Review from Xerography Debt #37:
This zine is incredibly compelling and thought-provoking. No Place for a Vacation is a perfect blend of personal writing, travel experiences, and political/social exploration. It offered more questions than answers and puts faces on headlines.
It opens with Andru dealing with a breakup and deciding to go on a Birthright trip. Those below a certain age and of Jewish heritage, no matter how tenuous, can travel to Israel for free as part of a government sponsored program. For the first part of Andru’s trip he is surrounded by other 20-somethings on a carefully orchestrated and sanitized version of the Middle East. And then the veils fall and he begins to see behind the facades as he explores Israel on his own and visits Palestine and Egypt. Violence and conflict are inculcated on both sides and Andru experiences the checkpoints, military presence, and a protest broken up with percussion grenades and tear gas. Both parts of the trip seem disorienting and both offer up a sense of bearing witness. The first part of the trip shows the propaganda machine and the second the conflicts as seen from both sides. He has friends in the area so his experiences are not that of an average tourist.

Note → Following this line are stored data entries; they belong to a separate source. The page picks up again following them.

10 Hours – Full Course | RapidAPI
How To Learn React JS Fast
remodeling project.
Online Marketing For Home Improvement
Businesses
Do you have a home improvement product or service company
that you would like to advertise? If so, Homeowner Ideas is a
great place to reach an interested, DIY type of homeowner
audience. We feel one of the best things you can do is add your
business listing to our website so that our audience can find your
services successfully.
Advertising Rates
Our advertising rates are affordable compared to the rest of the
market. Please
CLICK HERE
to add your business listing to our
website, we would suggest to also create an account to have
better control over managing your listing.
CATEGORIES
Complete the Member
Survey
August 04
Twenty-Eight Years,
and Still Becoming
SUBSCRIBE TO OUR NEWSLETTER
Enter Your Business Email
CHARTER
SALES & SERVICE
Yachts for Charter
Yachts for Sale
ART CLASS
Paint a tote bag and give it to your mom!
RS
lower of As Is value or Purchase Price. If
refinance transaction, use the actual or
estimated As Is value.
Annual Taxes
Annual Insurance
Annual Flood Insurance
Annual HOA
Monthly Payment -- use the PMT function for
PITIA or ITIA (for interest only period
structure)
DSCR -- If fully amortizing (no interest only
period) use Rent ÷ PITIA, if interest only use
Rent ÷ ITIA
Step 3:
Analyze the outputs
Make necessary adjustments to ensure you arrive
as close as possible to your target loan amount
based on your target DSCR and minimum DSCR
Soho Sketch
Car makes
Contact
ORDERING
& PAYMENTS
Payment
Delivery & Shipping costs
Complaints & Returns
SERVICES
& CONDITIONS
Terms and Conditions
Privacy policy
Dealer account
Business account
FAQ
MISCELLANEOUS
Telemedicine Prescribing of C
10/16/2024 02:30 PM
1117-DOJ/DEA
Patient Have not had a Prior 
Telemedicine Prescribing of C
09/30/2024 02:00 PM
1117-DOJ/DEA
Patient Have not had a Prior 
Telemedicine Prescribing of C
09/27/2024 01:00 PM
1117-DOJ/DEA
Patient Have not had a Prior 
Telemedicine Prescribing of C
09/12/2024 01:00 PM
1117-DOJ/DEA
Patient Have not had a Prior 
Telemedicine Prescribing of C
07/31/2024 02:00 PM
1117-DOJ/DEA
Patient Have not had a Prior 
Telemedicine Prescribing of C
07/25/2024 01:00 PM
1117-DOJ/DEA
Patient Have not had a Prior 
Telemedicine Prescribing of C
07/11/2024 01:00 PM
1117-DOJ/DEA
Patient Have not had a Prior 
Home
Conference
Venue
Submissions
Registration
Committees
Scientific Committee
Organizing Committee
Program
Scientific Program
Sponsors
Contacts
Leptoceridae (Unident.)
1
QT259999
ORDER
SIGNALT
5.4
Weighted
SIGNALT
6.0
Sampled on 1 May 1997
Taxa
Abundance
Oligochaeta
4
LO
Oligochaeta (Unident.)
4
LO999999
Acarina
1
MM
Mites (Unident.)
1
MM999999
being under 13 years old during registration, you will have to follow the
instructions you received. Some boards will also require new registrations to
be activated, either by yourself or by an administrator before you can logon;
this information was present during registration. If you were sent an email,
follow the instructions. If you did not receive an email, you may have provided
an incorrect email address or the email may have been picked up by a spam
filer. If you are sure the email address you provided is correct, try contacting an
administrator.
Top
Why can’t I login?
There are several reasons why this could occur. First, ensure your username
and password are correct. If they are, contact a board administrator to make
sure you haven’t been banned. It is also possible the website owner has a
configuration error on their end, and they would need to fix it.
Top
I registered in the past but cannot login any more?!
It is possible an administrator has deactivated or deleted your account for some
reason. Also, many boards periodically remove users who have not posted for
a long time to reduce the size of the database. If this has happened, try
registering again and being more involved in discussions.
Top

I dog-eared my copy indicating quotes I liked, but for the sake of brevity I’ll just include this one: “On occasion, traveling can serve as a reminder of the cost of most things, especially the price everyone must pay to achieve whatever quality of life they hope to maintain. It’s easy enough to glorify travel, but it’s important to acknowledge that it can sometimes be a convoluted method of buying our way out of bad situations, situations that are seldom as bad as the everyday circumstances of many of the people who live in the places we travel to must deal with for lack of having the option of affording a better reality. Maybe the truth is that we pay for our comfort wherever we are, our economic positions determining how easy it is for us to escape the pressures of wherever we happen to be.”
Extremely well-considered and well-written. Highly recommended.